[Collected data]
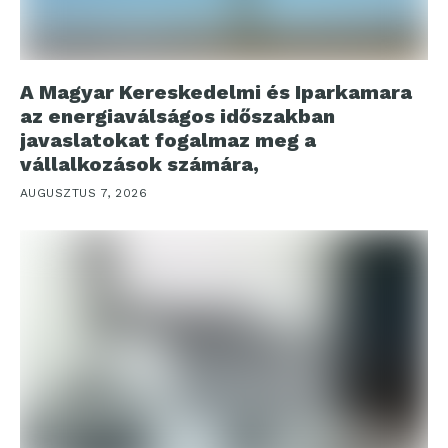
A Magyar Kereskedelmi és Iparkamara
az energiaválságos időszakban
javaslatokat fogalmaz meg a
vállalkozások számára,
AUGUSZTUS 7, 2026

Your instructions >>
Only an exact copy of the records, free of images, belongs in the answer.

Solution >>
A Magyar Kereskedelmi és Iparkamara
az energiaválságos időszakban
javaslatokat fogalmaz meg a
vállalkozások számára,
AUGUSZTUS 7, 2026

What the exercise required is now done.